» **Brief**
Leaving out every picture, retype the lines below from the top through the one that contains "капитальных инвестиций. Почти".

» **Exercise inputs**

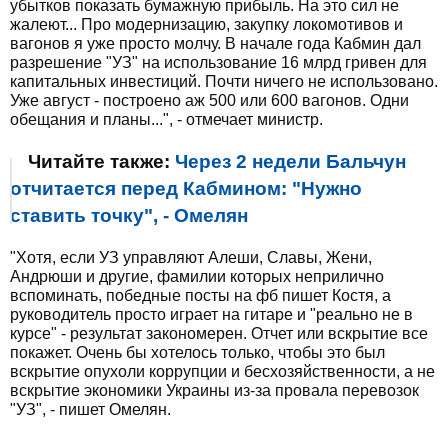
убытков показать бумажную прибыль. На это сил не
жалеют... Про модернизацию, закупку локомотивов и
вагонов я уже просто молчу. В начале года Кабмин дал
разрешение "УЗ" на использование 16 млрд гривен для
капитальных инвестиций. Почти ничего не использовано.
Уже август - построено аж 500 или 600 вагонов. Одни
обещания и планы...", - отмечает министр.
Читайте также:
Через 2 недели Бальчун
отчитается перед Кабмином: "Нужно
ставить точку", - Омелян
"Хотя, если УЗ управляют Алеши, Славы, Жени,
Андрюши и другие, фамилии которых неприлично
вспоминать, победные посты на фб пишет Костя, а
руководитель просто играет на гитаре и "реально не в
курсе" - результат закономерен. Отчет или вскрытие все
покажет. Очень бы хотелось только, чтобы это был
вскрытие опухоли коррупции и бесхозяйственности, а не
вскрытие экономики Украины из-за провала перевозок
"УЗ", - пишет Омелян.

» **Written answer**
убытков показать бумажную прибыль. На это сил не
жалеют... Про модернизацию, закупку локомотивов и
вагонов я уже просто молчу. В начале года Кабмин дал
разрешение "УЗ" на использование 16 млрд гривен для
капитальных инвестиций. Почти ничего не использовано.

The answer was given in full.